Newsletter n°1

 

LA NEWSLETTER DU CONSEILLER EN GÉNÉTIQUE

Numéro 1

 

1-ÉDITO

 

Indispensables conseillers en génétique

 

Il n’est pas si fréquent qu’un nouveau métier apparaisse dans le domaine de la médecine pour laisser l’événement sans exprimer sa satisfaction et souligner tous les éléments favorables qui devraient lui assurer une pleine réussite au fil du temps.

Bien que la spécialité de Génétique médicale soit récente (1995), le développement des besoins a très vite saturé les consultations et compromis la qualité des échanges avec les couples et les familles. Singulièrement dans le cadre du diagnostic prénatal où les demandes se font de plus en plus nombreuses, où les techniques évoluent, où les enjeux comme les décisions doivent être patiemment expliquées. Le danger, dans une pratique médicale « routinière » serait d’oublier qu’il s’agit d’un moment « unique » pour chaque couple et que son vécu est déterminant pour l’avenir.

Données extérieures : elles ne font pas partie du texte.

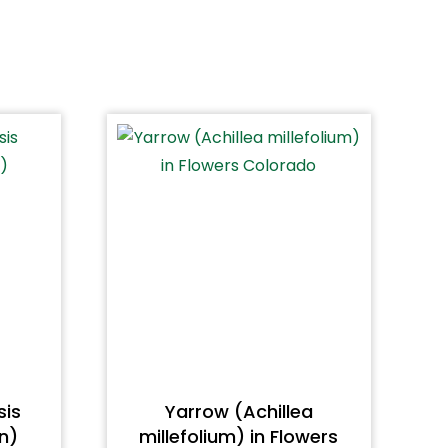
sis
Yarrow (Achillea
n)
millefolium) in Flowers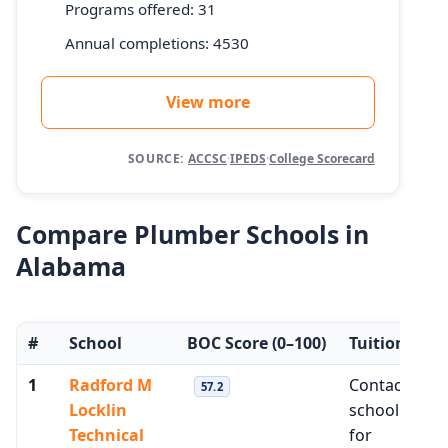
Programs offered: 31
Annual completions: 4530
View more
SOURCE:
ACCSC
·
IPEDS
·
College Scorecard
Compare Plumber Schools in
Alabama
#
School
BOC Score
(0–100)
Tuition
M
1
Radford M
Contact
$3
57.2
Locklin
school
Technical
for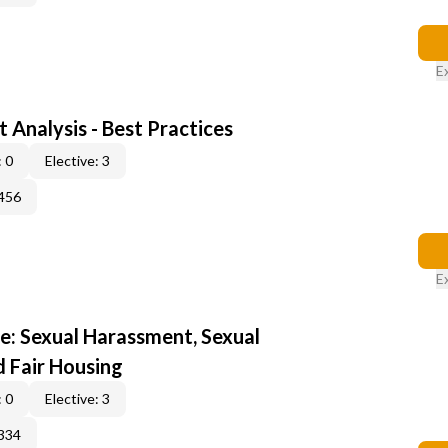
E
 Analysis - Best Practices
 0
Elective: 3
456
E
e: Sexual Harassment, Sexual
d Fair Housing
 0
Elective: 3
334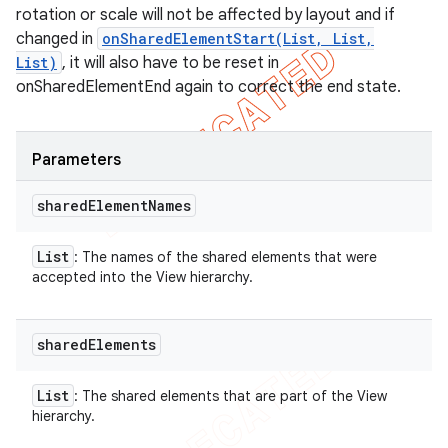
rotation or scale will not be affected by layout and if
changed in
onSharedElementStart(List, List,
List)
, it will also have to be reset in
onSharedElementEnd again to correct the end state.
Parameters
shared
Element
Names
List
: The names of the shared elements that were
accepted into the View hierarchy.
shared
Elements
List
: The shared elements that are part of the View
hierarchy.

C’est en cela que le rôle du conseiller en génétique s’est avéré indispensable, car il lui revient d’assumer pleinement, avec une attention renouvelée pour chacun, le passage de la science à l’humain, de la technique élaborée au vécuquotidien.

C’est bien là ce qu’on attend de lui : savoir, disponibilité, patience et pédagogie. Il lui revient, aussi, de déceler les cas plus difficiles pour les soumettre au médecin généticien dont il est le collaborateur attentif au sein d’équipes où chacun apporte sa propre compétence. Puis, il doit assumer, si besoin, cette mission cruciale : faire en sorte que les personnes, couples et famille ne perdent jamais pied face à l’adversité génétique. C’est bien ainsi que je conçois l’activité des conseillers en génétique, d’abord et avant tout profondément humaine.

 

Professeur Jean-François Mattei

 

 

2-Késako « conseiller en génétique » par Nelly PASZ

Devenir titulaire du diplôme d’État français de conseiller en génétique est désormais possible. Le 3 octobre 2007 est paru le décret n°2007-1429 relatif à la profession de conseiller en génétique et modifiant le code de la santé publique. Longuement attendu, il officialise la profession de conseiller en génétique.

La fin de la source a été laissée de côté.